Let \(\Delta\) indicate changes from period to period. Recall that the euler equation implies that, under full information and no shocks:

\[ \Delta\mathbb{E}[\log(C)|G] = \log(\beta(1+r))\]

This means that if the policy were never introduced, we would also get:

\[ \Delta\mathbb{E}[\log(H)|G] = \psi(\gamma_{2}-\gamma_{1})\]

Thus we know that the parallel trends assumption holds for both log hours and log consumption. Suppose the policy is introduced unexpectedly in period 2. Parallel trends suggests that we could learn about the effect of this policy on hours. Recall that the difference-in-differences estimand is:

\[ \alpha^{H}_{DD} = \Delta\mathbb{E}[\log(H)|B] - \Delta\mathbb{E}[\log(H)|A] \]

Substituting terms gives

\[ \alpha^{H}_{DD} = \psi\log(1+\tau) - \sigma\psi\alpha^{C}_{DD} .\]

where \(\alpha^C_{DD}\) is the effect of the policy on log consumption, which also happens to be the effect of the policy on the group B’s log consumption.

Some observations from this exercise:

\(\alpha^{H}_{DD}\) identifies a very specific causal parameter: the effect of an unannounced policy introduction on hours for group B.
If we had data on consumption and hours, we could combine \(\alpha^{C}_{DD}\) and \(\alpha^{H}_{DD}\) to learn \(\psi\) and \(\sigma\).
To the extend that group A and B differ in the their preferences, wages, and assets, the policy is likely to have a different effect on their consumption. This heterogeneity income effects means that neither \(\alpha^{C}_{DD}\) nor \(\alpha^{C},\alpha^{H}_{DD}\) combined identify the effect of the exact same tax subsidy on group A.
These estimands also do not identify the effect of the policy on group \(B\) when there is a different perceived persistence of the policy.
If the policy was announced in period 1 and implemented in period 2, then the parallel trends assumption would be violated.
We are able to achieve identification here withou assuming that \(Z\) is independent of observables, but rather by noting and exploiting the existence of parallel trends.

9.4 Identification with Panel Data

Suppose now that we have panel data on hours and wages for each individual. We now see the population distribution \(\mathbb{P}_{(H_t,W_t,C_t)_{t=1}^{T}}\) for some \(T\) periods of data. Taking first differences gives:

\[ \Delta\log(H) = \psi\Delta\log(W) - \psi\sigma\Delta\log(C) + \Delta \xi_{n,t} \]

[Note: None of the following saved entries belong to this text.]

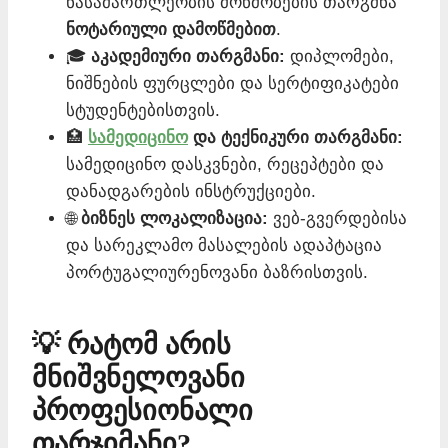
ნასამართლეობის მოწმობების თარგმნა
ნოტარიული დამოწმებით
.
🎓
აკადემიური თარგმანი:
დიპლომები,
ნიშნების ფურცლები და სერტიფიკატები
სტუდენტებისთვის.
🏥
სამედიცინო
და ტექნიკური თარგმანი:
სამედიცინო დასკვნები, რეცეპტები და
დანადგარების ინსტრუქციები.
🌐
ბიზნეს ლოკალიზაცია:
ვებ-გვერდებისა
და სარეკლამო მასალების ადაპტაცია
პორტუგალიურენოვანი ბაზრისთვის.
💡 რატომ არის
მნიშვნელოვანი
პროფესიონალი
თარჯიმანი?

Notice that we can now identify \(\psi\) and \(\sigma\) under the assumption that

\[ \mathbb{E}[\Delta \xi_{n,t}|\Delta\log(W),\Delta\log(C)] = 0\]

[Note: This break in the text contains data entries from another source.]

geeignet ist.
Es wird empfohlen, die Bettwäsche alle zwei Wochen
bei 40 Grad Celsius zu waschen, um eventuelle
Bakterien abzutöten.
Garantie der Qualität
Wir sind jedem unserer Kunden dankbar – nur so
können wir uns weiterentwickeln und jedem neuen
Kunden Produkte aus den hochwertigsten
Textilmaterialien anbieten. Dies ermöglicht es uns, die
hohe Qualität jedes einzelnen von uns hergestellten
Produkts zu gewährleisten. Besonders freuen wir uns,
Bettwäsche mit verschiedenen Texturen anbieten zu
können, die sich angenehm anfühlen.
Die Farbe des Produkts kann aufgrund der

which guarantees that the OLS estimand from regression the change in log hours on the change in log wages and log consumption would recover \(\psi\) and \(\psi\sigma\).

Panel vs Instrumental Approaches

This example introduces a fairly consistent theme for solving identification problems in economics. Since unobserved heterogeneity lies at the heart of causal inference problems, one can typically find good solutions either by finding variation that is plausibly random (IV) or by using repeated observations to learn about and handle the unobserved variation. Later in this text we will cover some more advanced results on the panel data approach, which reaches much further than the simpled fixed effects approach in this example.

Here are six additional comments on this panel data example:

Much like the IV example, this approach essentially extracts a “more credible” source of variation in wages, using changes from year to year and differencing out permanent differences across individuals.
Thinking inside the model, since \(\xi\) is assumed to be iid measurement error, this identification approach is valid.
What about outside it? Are there mechanisms outside the model that are likely to confound identification? One view is that this approach involves assumptions that are weaker than using OLS in the cross-section, but stronger than using a good instrument.
If there is also measurement error in wages, the cure could be worse than the disease, since it could be driving most of the variation in wages from one period to the next.

Whether vs How

Note that, much like the IV strategy above, this panel data approach will consistently recover the parameters of interest regardless of whether unobserved heterogeneity is an issue or not. Thus, one could consider using this approach even if the plan is to use these parameters inside a simpler model of supply without unobserved heterogeneity.